Transcribe each line below verbatim; pictures excluded.

Information provided:
※ ※ ※

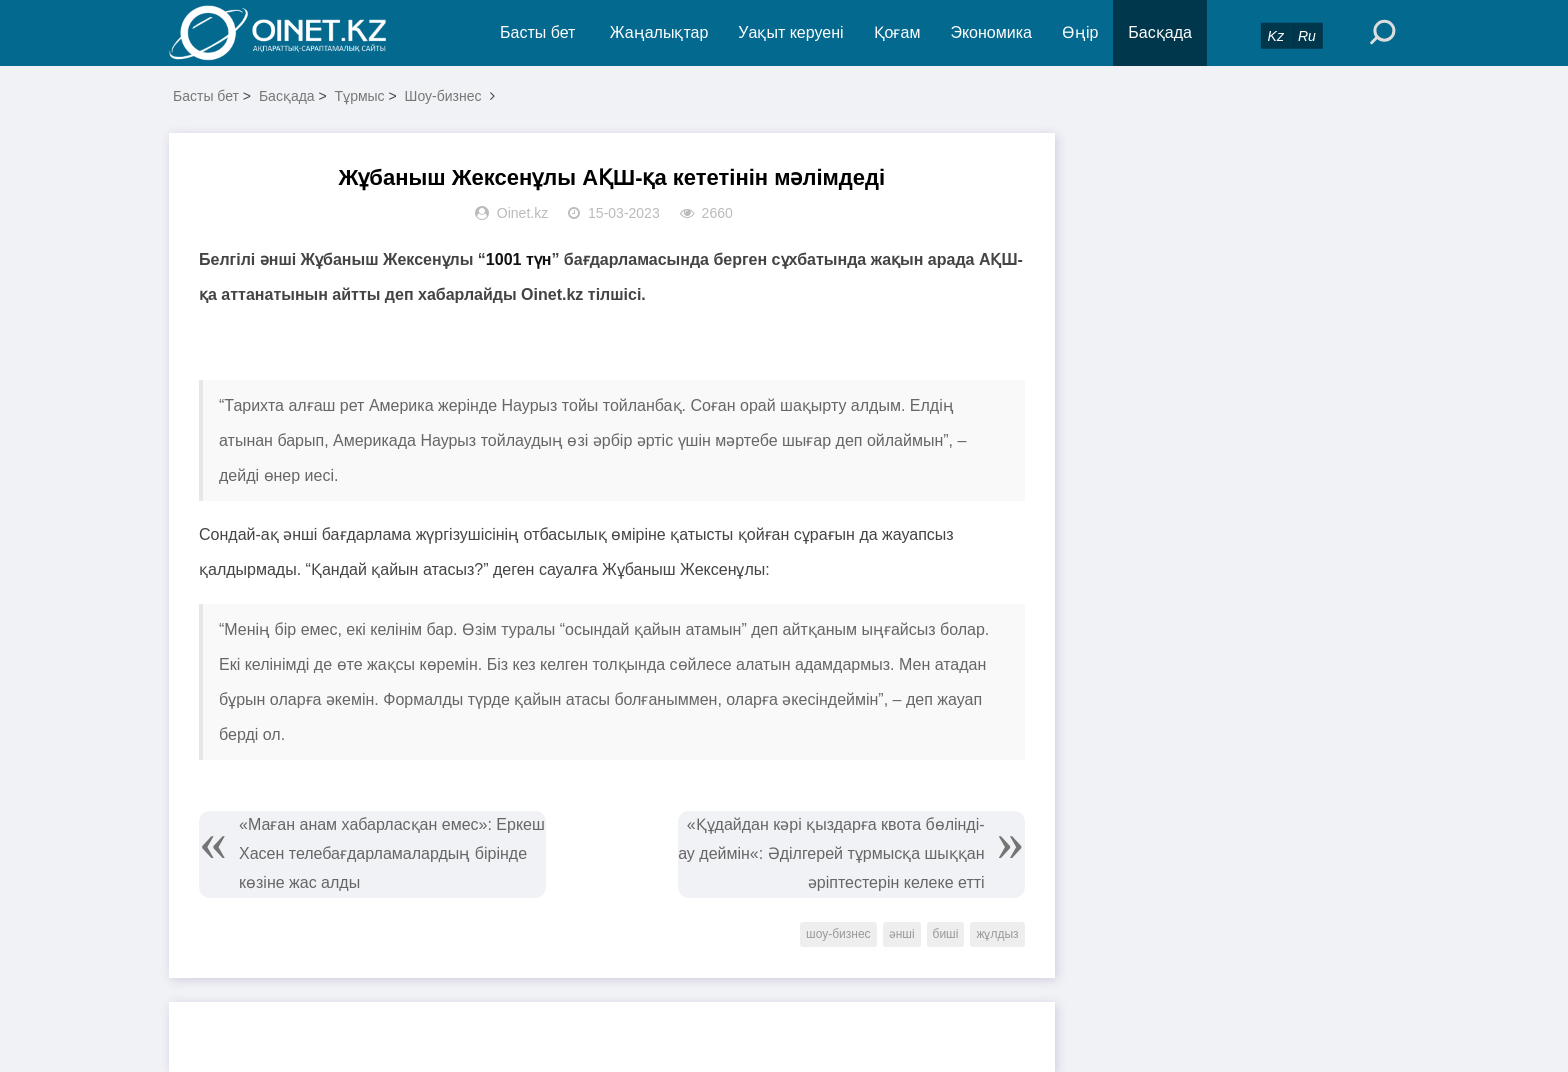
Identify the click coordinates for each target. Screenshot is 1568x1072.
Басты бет (537, 32)
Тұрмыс (360, 96)
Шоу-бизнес (443, 96)
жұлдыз (997, 934)
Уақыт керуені (790, 32)
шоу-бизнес (838, 934)
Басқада (1160, 32)
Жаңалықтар (659, 32)
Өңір (1080, 32)
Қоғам (897, 32)
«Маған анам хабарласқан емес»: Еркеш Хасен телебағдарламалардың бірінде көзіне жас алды (392, 853)
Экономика (991, 32)
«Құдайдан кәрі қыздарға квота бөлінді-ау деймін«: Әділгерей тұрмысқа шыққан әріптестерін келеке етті (831, 853)
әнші (902, 934)
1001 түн (519, 259)
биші (946, 934)
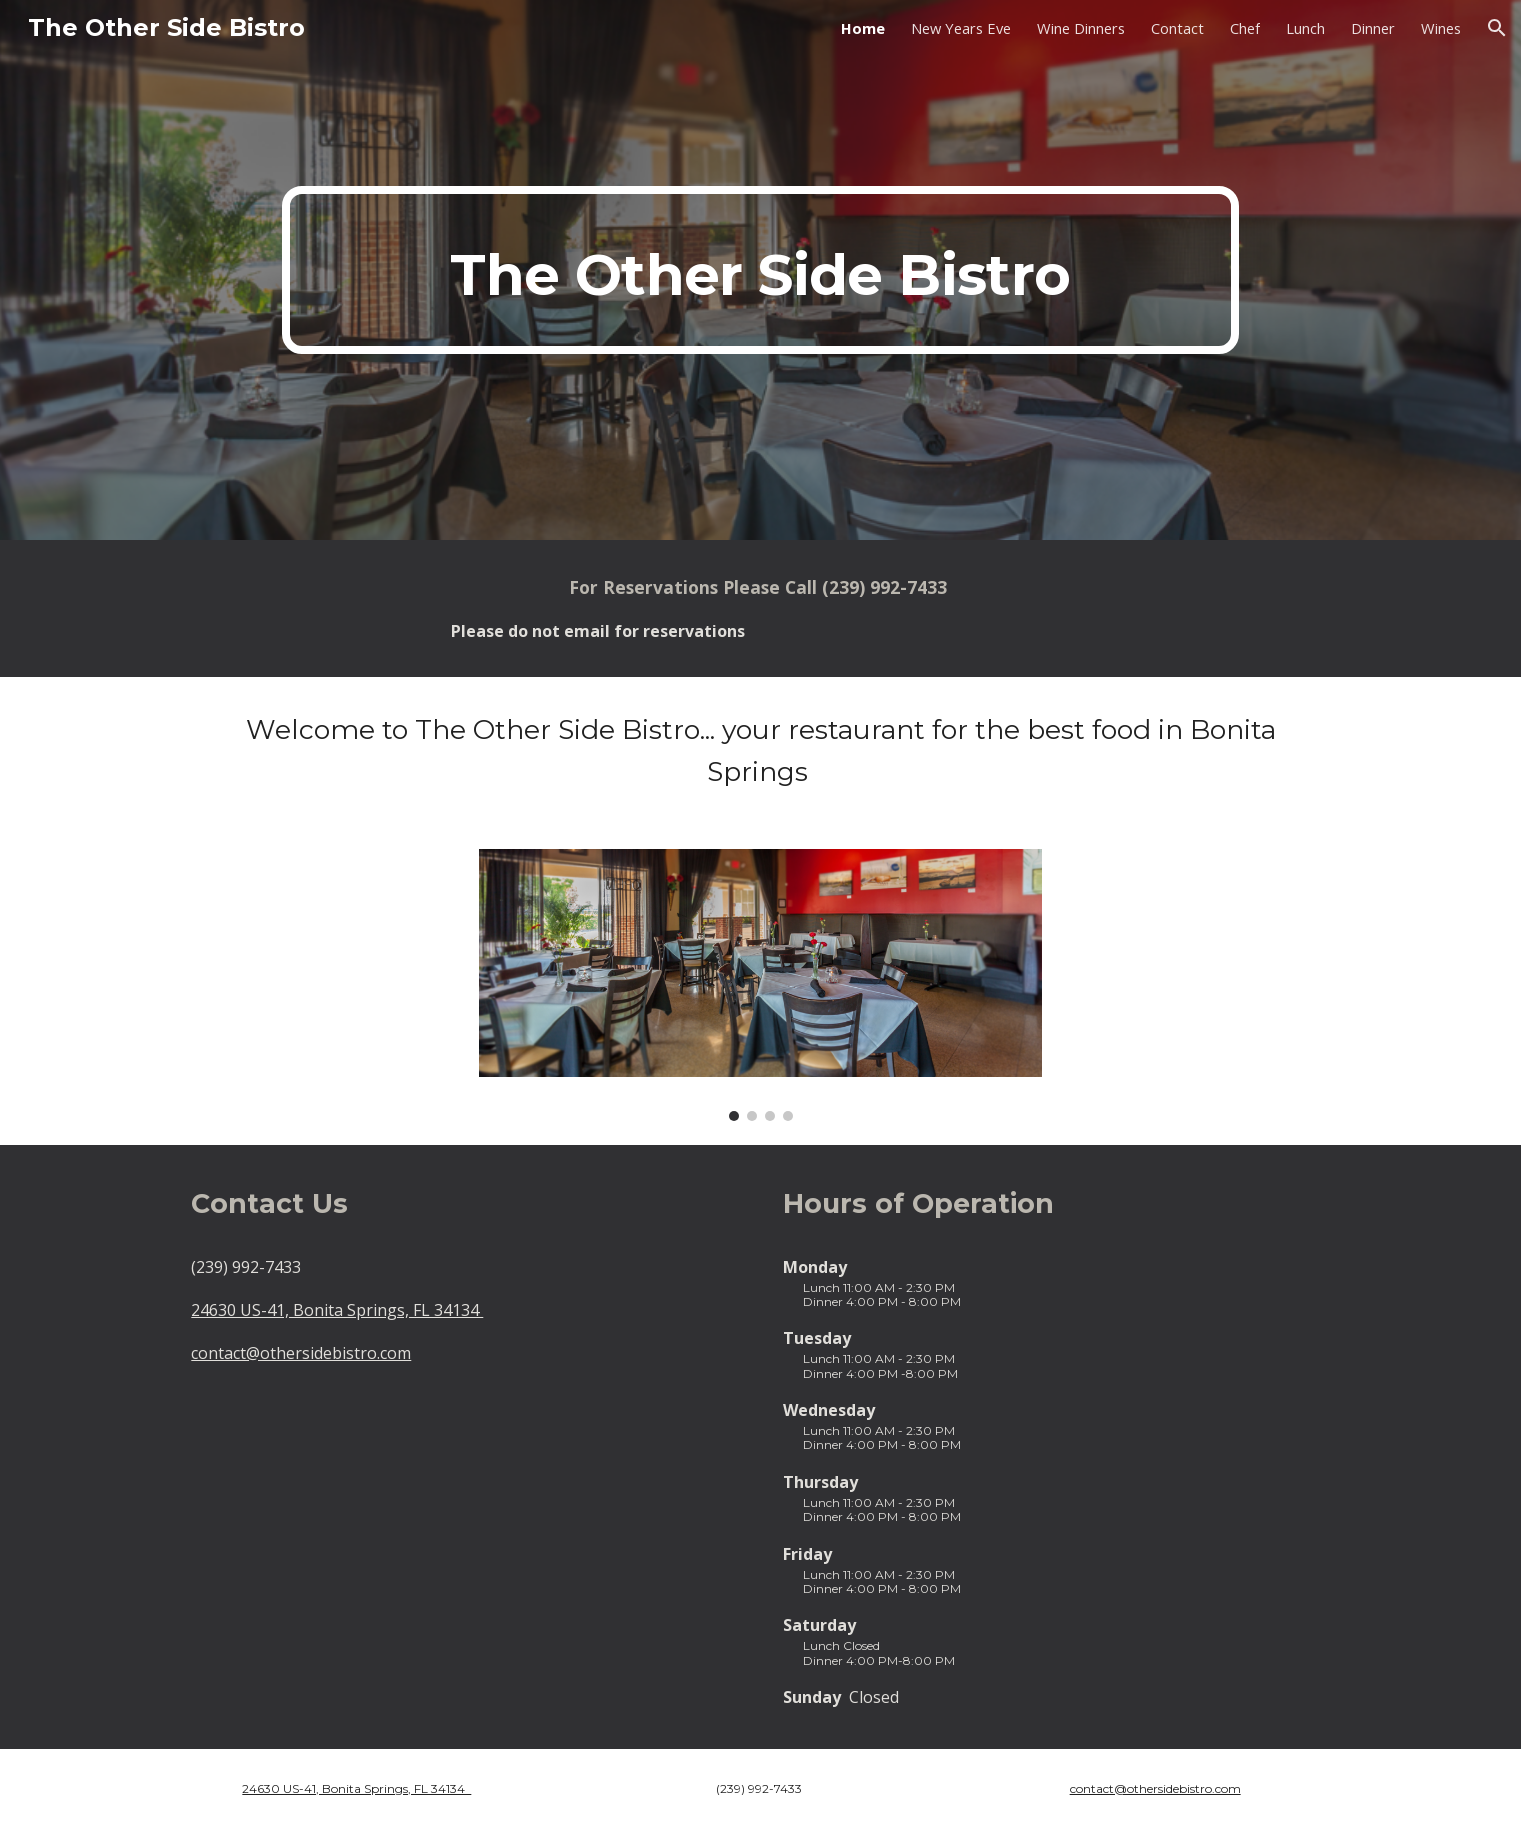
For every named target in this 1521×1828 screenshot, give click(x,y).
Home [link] (863, 28)
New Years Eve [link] (961, 28)
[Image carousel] (760, 985)
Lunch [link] (1305, 28)
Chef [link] (1245, 28)
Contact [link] (1177, 28)
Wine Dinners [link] (1081, 28)
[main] (760, 270)
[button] (1497, 28)
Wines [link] (1441, 28)
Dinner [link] (1373, 28)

※ ※ ※

Task response:
Identify the click coordinates for each target. Screenshot is 1568x1072.
Басты бет (537, 32)
Тұрмыс (360, 96)
Шоу-бизнес (443, 96)
жұлдыз (997, 934)
Уақыт керуені (790, 32)
шоу-бизнес (838, 934)
Басқада (1160, 32)
Жаңалықтар (659, 32)
Өңір (1080, 32)
Қоғам (897, 32)
«Маған анам хабарласқан емес»: Еркеш Хасен телебағдарламалардың бірінде көзіне жас алды (392, 853)
Экономика (991, 32)
«Құдайдан кәрі қыздарға квота бөлінді-ау деймін«: Әділгерей тұрмысқа шыққан әріптестерін келеке етті (831, 853)
әнші (902, 934)
1001 түн (519, 259)
биші (946, 934)
For every named target in this 1521×1828 screenshot, give click(x,y).
Home [link] (863, 28)
New Years Eve [link] (961, 28)
[Image carousel] (760, 985)
Lunch [link] (1305, 28)
Chef [link] (1245, 28)
Contact [link] (1177, 28)
Wine Dinners [link] (1081, 28)
[main] (760, 270)
[button] (1497, 28)
Wines [link] (1441, 28)
Dinner [link] (1373, 28)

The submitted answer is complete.